Início de uma nova era

O Festival de Parintins, ainda nos anos 1990, começou a ganhar projeção internacional, principalmente com o patrocínio de empresas como a Coca-Cola.

Em 1996, o Boi Caprichoso fundou o Conselho de Artes, um grupo de pensadores com a missão de projetar as apresentações do bumbá em atos, como se fosse uma ópera, sob a tutela do escritor e folclorista Simão Assayag.

Membro da primeira formação, o compositor Ronaldo Barbosa, reconhecido por canções como Pesadelo dos Navegantes, Saga de Um Canoeiro e entre outras, contou que o boi na época era muito pequeno e tudo era mais simples.

“Antigamente o boi era feito de uma maneira mais artesanal, era pequeno e tinha poucos departamentos, mas o Simão (Assayag) inovou e passou a implementar coisas novas para o festival”, disse Ronaldo.

Foto: Arquivo/A Crítica

O espetáculo “As Sete Visões Kaniwá” rendeu ao Boi Caprichoso o título de tricampeão, Arlindo Júnior participou da conquista do título. Ele fez diversas aparições, tanto no centro da arena como na galera, na maioria das vezes vestido que nem um colonizador.

A revolução

No ano seguinte, em 1997, Arlindo Júnior revolucionou as apresentações do Festival de Parintins. Ele foi protagonista de um dos momentos mais icônicos do Boi Caprichoso, lembrados até hoje pelos torcedores.

Ele entrou na segunda noite de apresentação em cima do esqueleto de um dinossauro interpretando a toada “Amazônia Quaternária”, de Ronaldo Barbosa, levando a galera azul e branca ao delírio.

Ainda em 1997, o cantor não parou e protagonizou outro momento inesquecível. Pegando a todos de surpresa, Arlindo se vestiu de padre e interpretou a toada “Amazônia, Catedral Verde”, de Ronaldo Barbosa e Simão Assayag, O sigilo da toada e a troca de figurinos ficou marcada na história do festival.

https://www.youtube.com/watch?v=hePWnhQD0rw
Arlindo Júnior cantando ‘Amazônia, Catedral Verde’. Imagem: Rede Amazônica/1997

No ano seguinte, em 1998, Arlindo Júnior passou a defender os itens de apresentador e levantador de toadas ao mesmo tempo. Ele aceitou o desafio e foi campeão nos dois itens.

O Caprichoso sagrou-se campeão daquele festival e Arlindo Júnior repetiu a troca de figurinos e acrescentou encenações durante a apresentação das tribos e da lenda amazônica. A figura do pescador sendo seduzido pela Yara é lembrada até hoje.

Anos 2000

No início dos anos 2000 ele assumiu apenas o posto de apresentador, ficando no cargo até 2004. Mesmo assim, Arlindo protagonizou momentos inesquecíveis.

Durante a terceira noite de apresentação do Boi Caprichoso, em 2000, houve uma queda de energia. Arlindo comandou a galera e todo mundo cantou a plenos pulmões.

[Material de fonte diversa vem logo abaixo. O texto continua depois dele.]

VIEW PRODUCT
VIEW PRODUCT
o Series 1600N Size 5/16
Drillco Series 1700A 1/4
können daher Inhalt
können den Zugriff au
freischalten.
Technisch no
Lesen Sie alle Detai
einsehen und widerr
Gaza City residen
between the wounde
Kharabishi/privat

Repetindo a dose de 1997, Arlindo pegou todo mundo de surpresa na primeira noite de apresentação do Caprichoso em 2001. Ele entrou na arena interpretando o velho “Pacamão”, sendo ovacionado pela galera. “E eterno me fez seu criador, sou Tupinambá, sou Tupinambarana, sou Parintins”, disse o Arlindo em sua interpretação.

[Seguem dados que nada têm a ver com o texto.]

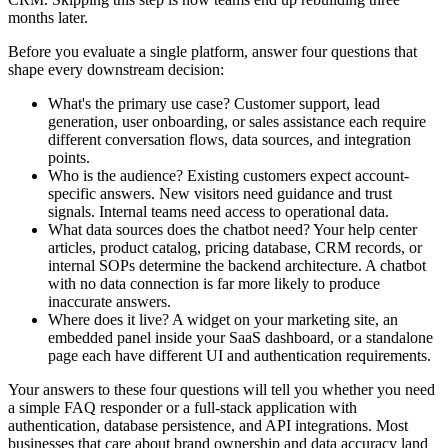
months later.
Before you evaluate a single platform, answer four questions that
shape every downstream decision:
What's the primary use case?
Customer support, lead
generation, user onboarding, or sales assistance each require
different conversation flows, data sources, and integration
points.
Who is the audience?
Existing customers expect account-
specific answers. New visitors need guidance and trust
signals. Internal teams need access to operational data.
What data sources does the chatbot need?
Your help center
articles, product catalog, pricing database, CRM records, or
internal SOPs determine the backend architecture. A chatbot
with no data connection is far more likely to produce
inaccurate answers.
Where does it live?
A widget on your marketing site, an
embedded panel inside your SaaS dashboard, or a standalone
page each have different UI and authentication requirements.
Your answers to these four questions will tell you whether you need
a simple FAQ responder or a full-stack application with
authentication, database persistence, and API integrations. Most
businesses that care about brand ownership and data accuracy land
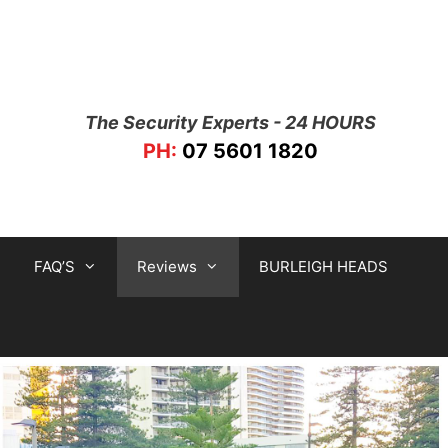
The Security Experts - 24 HOURS
PH:
07 5601 1820
FAQ’S
Reviews
BURLEIGH HEADS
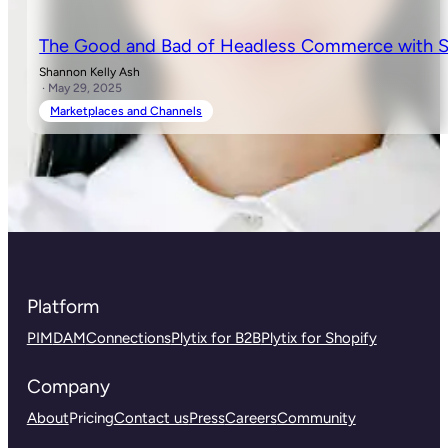
The Good and Bad of Headless Commerce with S
Shannon Kelly Ash
· May 29, 2025
Marketplaces and Channels
Platform
PIM
DAM
Connections
Plytix for B2B
Plytix for Shopify
Company
About
Pricing
Contact us
Press
Careers
Community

Representação do velho “Pacamão”. Imagens: TV ACrítica/2001

Em 2005 retornou para o cargo de levantador de toadas, mas saiu no ano seguinte.

Retorno em 2014

Em 2014, ano de Copa de Mundo, Arlindo Júnior retorna ao Boi Caprichoso como apresentador. O Pop da Selva dividiu espaço com David Assayag, tornando realidade um sonho antigo da nação azulada.

Batalha contra o câncer

Arlindo Júnior foi diagnosticado com um câncer em 2016, desde então, passou a travar uma intensa batalha contra a doença. Constantemente ele fazia viagens para São Paulo na intenção de se curar.

Depois de quatro anos de muita batalha, Arlindo Júnior faleceu na noite do último domingo (29) aos 51 anos de idade. Ele estava internado em um hospital particular para dar continuidade ao seu tratamento médico.

Últimas homenagens

O corpo de Arlindo Júnior está sendo velado no Centro de Convenções Vasco Vasques, na avenida Constantino Nery, ao lado da Arena Amazônia. A despedida é aberta ao público.

Fãs se despedem de Arlindo Júnior. Foto: Cristian Guerreiro

Na próxima terça-feira (31) ele será levado a Parintins onde deve acontecer um velório nos currais dos bois Caprichoso e Garantido e na Catedral de Nossa Senhora do Carmo Arlindo será enterrado às 14h de terça-feira no Cemitério São João Batista.